After a while I obtained the following messages from dmesg [3]
and
from the
command prompt:

root@arm:~# cat /proc/version
Linux version 3.8.13-x3.6 (aglatz@linuxvbox) (gcc version 4.7.3
20130328
(prerelease) (crosstool-NG linaro-1.13.1-4.7-2013.04-20130415 -
Linaro GCC
2013.04) ) #4 SMP Sat Jan 4 15:54:20 GMT 2014

-- Testing Linux --
To see if everything works I downloaded and cross-compiled
ltp-full-20130904 [4] with the same toolchain and flags (-
march=armv7-a
-mfpu=vfp3) as the xenomai libs and runtime. I started ltp with
"./
runltp
-p -l dohell-2014-01-06-1.log -S xenomai.skiplist" and after a
while it
finished with a few failed tests [5]. The console access,
however,
worked
fine.

-- Testing Xenomai --
First I sucessfully could run the simple xenomai regression
test:
xeno-regression-test -l "/usr/lib/xenomai/testsuite/dohell - m /
tmp
100" -t
2 which produced the output in [6] and the following additional
messages
with dmesg:

[  476.215057] Xenomai: RTDM: closing file descriptor 1.
[  477.434936] Xenomai: Posix: destroying semaphore f0069c00.
[  477.440887] Xenomai: Posix: destroying mutex f0069a00.
[  477.475372] xnheap: destroying shared heap 'rt_heap: heap'
with
16384
bytes still in use.
[  479.008453] Xenomai: Switching rt_task to secondary mode
after
exception
#0 from user-space at 0x9620 (pid 2145)
[ 480.574462] Xenomai: watchdog triggered -- signaling runaway
thread
'rt_task'
[  480.582061] [sched_delayed] sched: RT throttling activated
[ 557.336425] Xenomai: Posix: closing message queue descriptor
3.

and  "cat /proc/xenomai/*" produced [7].

When I started the realistic xenomai regression test: xeno-
regression-test
-l "/usr/lib/xenomai/testsuite/dohell -m /tmp -l /opt/ltp" - t 2
everything
seemed fine at first - I could logon and start top to inspect
the
running
processes.
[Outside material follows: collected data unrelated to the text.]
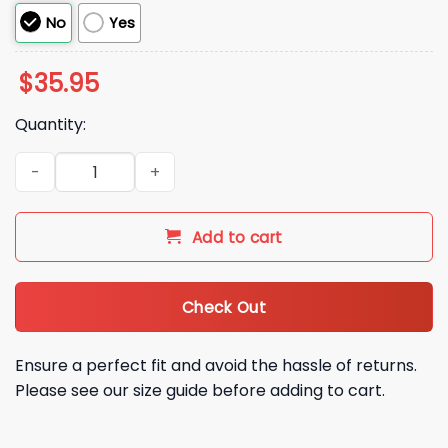
No
Yes
$
35.95
Quantity:
Never Underestimate A Woman With A DD 214 Hat quantity
Add to cart
Check Out
Ensure a perfect fit and avoid the hassle of returns.
Please see our size guide before adding to cart.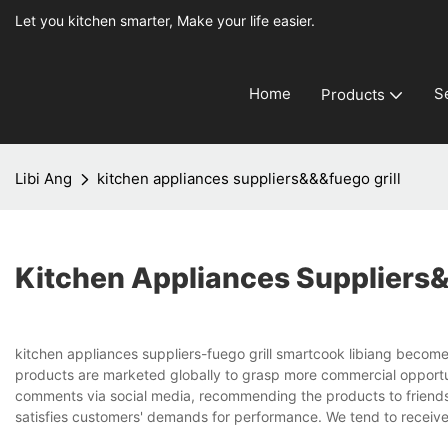
Let you kitchen smarter, Make your life easier.
Home
S
Products
Libi Ang
kitchen appliances suppliers&&&fuego grill
Kitchen Appliances Suppliers&
kitchen appliances suppliers-fuego grill smartcook libiang become
products are marketed globally to grasp more commercial opportuni
comments via social media, recommending the products to friends 
satisfies customers' demands for performance. We tend to recei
However, the command line (over serial and ethernet)
consistently freezes after a while (at different ltp tests
though).
First I
thought it's the massive system load which doesn't leave CPU
for
the
console... however ctrl-c of xeno-regression-test does not help
to
regain
console access...

That is because kill xeno-regression-test does not kill all the
script children. So, basically, the load tasks are still
running.
Also, what filesystem is /tmp? dohell is using dd to
alternatively
write to /tmp, then erase the file. If /tmp is some flash, it
will
become slow after a while. If it is a tmpfs, it will eat RAM.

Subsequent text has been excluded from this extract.